Robotic surgery has transformed minimally invasive procedures over the past 25 years. However, one of its most significant limitations remains the absence of haptic feedback, depriving surgeons of their sense of touch. While teleoperating robotic instruments, surgeons rely solely on visual feedback, which can lead to unintended complications. In this tutorial, I will discuss our recent and ongoing efforts to restore haptic feedback in robotic surgery through novel motion control laws, haptic teleoperation, and machine learning algorithms. One of the main challenges in achieving reliable haptic feedback is the difficulty of obtaining accurate force measurements or estimates from robotic laparoscopic instruments. Additionally, existing teleoperation architectures often lack the transparency required to ensure both stability and a natural feel for the operator. I will present our approaches to addressing these challenges, including our work on developing the first full-degree-of-freedom haptic feedback system for the da Vinci Research Kit (dVRK)- the open-source research version of the commercial da Vinci Surgical System.
Knowledge Distillation for Robotics: Enhancing Performance and Generalization
Cihan Acar received his B.A. in Engineering from Bilkent University, Turkey, in 2006 and his Master’s and Ph.D. in Integrated System Design Engineering from Keio University, Japan, in 2008 and 2011, respectively. He then pursued a postdoctoral research fellowship at The University of Auckland, New Zealand. Currently, he is a Senior Scientist at the Institute for Infocomm Research (I2R), A*STAR, Singapore. His research focuses on robotics, reinforcement learning, generative models, knowledge distillation, and motion planning, with an emphasis on developing learning-based solutions for autonomous systems and robotic manipulation.

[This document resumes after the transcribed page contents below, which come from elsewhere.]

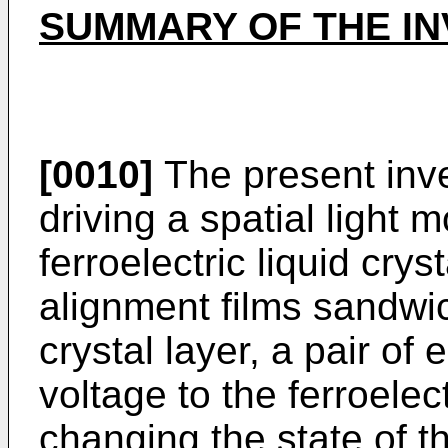
SUMMARY OF THE IN
[0010]
The present inve
driving a spatial light 
ferroelectric liquid crys
alignment films sandwich
crystal layer, a pair of 
voltage to the ferroelect
changing the state of the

Knowledge Distillation (KD) offers a powerful solution for developing robust and generalizable robotic skills by transferring knowledge from a large, complex "teacher" model to a smaller, more efficient "student" model. KD has recently become a crucial technique for advancing learning-based solutions in robotics, particularly in areas such as autonomous driving, legged locomotion across diverse terrains, in-hand object manipulation, view-invariant visual policy learning, and the development of generalist policies. This approach enhances generalization capabilities, improves computational efficiency, and enables effective utilization of limited data, facilitating seamless transfer from simulation to real-world deployment. This tutorial provides a comprehensive overview of KD, its recent advancements, and its transformative impact on addressing key challenges in robotic learning and adaptation. It is designed for researchers, practitioners, and students interested in leveraging KD to improve robotic performance and expand the capabilities of autonomous systems.